3. **Multi-label Classification**:
   - Applies trained classifiers for each toxicity category
   - Determines the dominant sentiment
   - Formats results for user consumption

In [None]:
    def score_comment(self, comment):
        cleaned_text = self.clean_text(comment)
        
        # Get features
        X_tfidf = self.vectorizer.transform([cleaned_text])
        sentiment_features = np.array([self.get_sentiment(cleaned_text)])
        X_combined = sp.hstack([X_tfidf, sp.csr_matrix(sentiment_features)])
        
        # Get predictions
        predictions = [clf.predict(X_combined)[0] for clf in self.model.estimators_]
        
        # Format sentiment output
        sentiment_labels = ['Negative', 'Neutral', 'Positive']
        dominant_sentiment = sentiment_labels[np.argmax(sentiment_features[0])]
        
        # Get detected labels
        if dominant_sentiment == 'Negative':
            predictions = [clf.predict(X_combined)[0] for clf in self.model.estimators_]
            detected_labels = []
            for label, pred in zip(self.label_columns, predictions):
                if pred == 1:
                    detected_labels.append(label.replace('_', ' ').title())
            return dominant_sentiment, "\n".join(detected_labels) if detected_labels else "No toxic labels detected"
        else:
            return dominant_sentiment, "No toxic labels detected"

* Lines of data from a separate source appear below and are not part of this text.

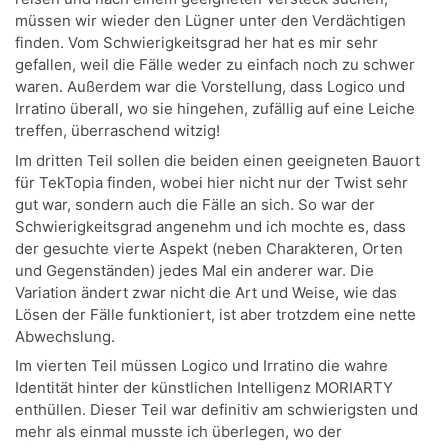
müssen wir wieder den Lügner unter den Verdächtigen
finden. Vom Schwierigkeitsgrad her hat es mir sehr
gefallen, weil die Fälle weder zu einfach noch zu schwer
waren. Außerdem war die Vorstellung, dass Logico und
Irratino überall, wo sie hingehen, zufällig auf eine Leiche
treffen, überraschend witzig!
Im dritten Teil sollen die beiden einen geeigneten Bauort
für TekTopia finden, wobei hier nicht nur der Twist sehr
gut war, sondern auch die Fälle an sich. So war der
Schwierigkeitsgrad angenehm und ich mochte es, dass
der gesuchte vierte Aspekt (neben Charakteren, Orten
und Gegenständen) jedes Mal ein anderer war. Die
Variation ändert zwar nicht die Art und Weise, wie das
Lösen der Fälle funktioniert, ist aber trotzdem eine nette
Abwechslung.
Im vierten Teil müssen Logico und Irratino die wahre
Identität hinter der künstlichen Intelligenz MORIARTY
enthüllen. Dieser Teil war definitiv am schwierigsten und
mehr als einmal musste ich überlegen, wo der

## Web Interface Implementation

The final component of the system is a web-based user interface built using Gradio. This interface makes the toxicity analyzer accessible through a browser, with the following features:

1. **Input Interface**:
   - Text input box with 3 lines
   - Clear placeholder text
   - User-friendly layout

2. **Output Display**:
   - Sentiment result field
   - Detected toxicity labels field
   - Clean, organized presentation

3. **Styling and Theme**:
   - Dark mode interface
   - Blue accent colors
   - Professional appearance

In [None]:
def create_interface():
    analyzer = ToxicityAnalyzer()
    
    interface = gr.Interface(
        fn=analyzer.score_comment,
        inputs=gr.Textbox(
            lines=3, 
            placeholder='Type your text here...',
            label="Input Text"
        ),
        outputs=[
            gr.Textbox(label="Sentiment", lines=1),
            gr.Textbox(label="Detected Labels", lines=6)
        ],
        title="Toxicity & Sentiment Analyzer",
        description="Analysis of text for toxicity and sentiment",
        theme=gr.themes.Base(primary_hue="blue", neutral_hue="slate"),
        css="""
            .gradio-container {background-color: #1f1f1f}
        """
    )
    return interface

if __name__ == "__main__":
    print("Starting Toxicity Analyzer...")
    interface = create_interface()
    interface.launch()

## Usage Example

To use the Toxicity Analyzer:

1. Ensure all required libraries are installed
2. Run the script to start the web interface
3. Enter text in the input box
4. View sentiment and toxicity results

The system will automatically handle model loading/training and provide real-time analysis of input text.